> [Assignment]
The answer is to be the full listing, unchanged in every line.

> [Available data]
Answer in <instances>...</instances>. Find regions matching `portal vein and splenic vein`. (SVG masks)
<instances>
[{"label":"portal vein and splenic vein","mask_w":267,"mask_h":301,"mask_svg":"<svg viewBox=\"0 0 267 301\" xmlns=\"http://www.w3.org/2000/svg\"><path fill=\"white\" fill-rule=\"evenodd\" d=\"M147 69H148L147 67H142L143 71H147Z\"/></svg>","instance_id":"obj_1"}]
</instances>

> [Worked solution]
Answer in <instances>...</instances>. Find regions matching `portal vein and splenic vein`. (SVG masks)
<instances>
[{"label":"portal vein and splenic vein","mask_w":267,"mask_h":301,"mask_svg":"<svg viewBox=\"0 0 267 301\" xmlns=\"http://www.w3.org/2000/svg\"><path fill=\"white\" fill-rule=\"evenodd\" d=\"M147 69H148L147 67H142L143 71H147Z\"/></svg>","instance_id":"obj_1"}]
</instances>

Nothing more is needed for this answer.